• **Your task**
The lines to be copied run from the one containing "los protocolos de diagnóstico." to the end of the material below; reproduce them exactly, including both ends, and nothing more.
————————
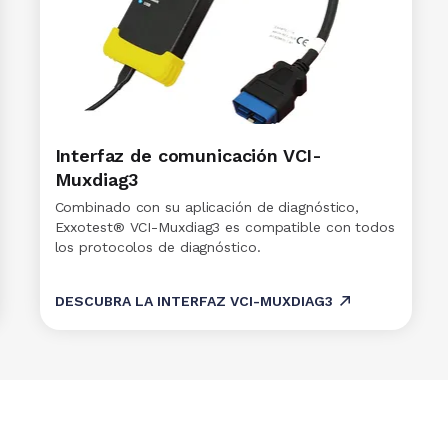
Interfaz de comunicación VCI-
Muxdiag3
Combinado con su aplicación de diagnóstico,
Exxotest® VCI-Muxdiag3 es compatible con todos
los protocolos de diagnóstico.
DESCUBRA LA INTERFAZ VCI-MUXDIAG3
————————
• **Exercise output**
los protocolos de diagnóstico.
DESCUBRA LA INTERFAZ VCI-MUXDIAG3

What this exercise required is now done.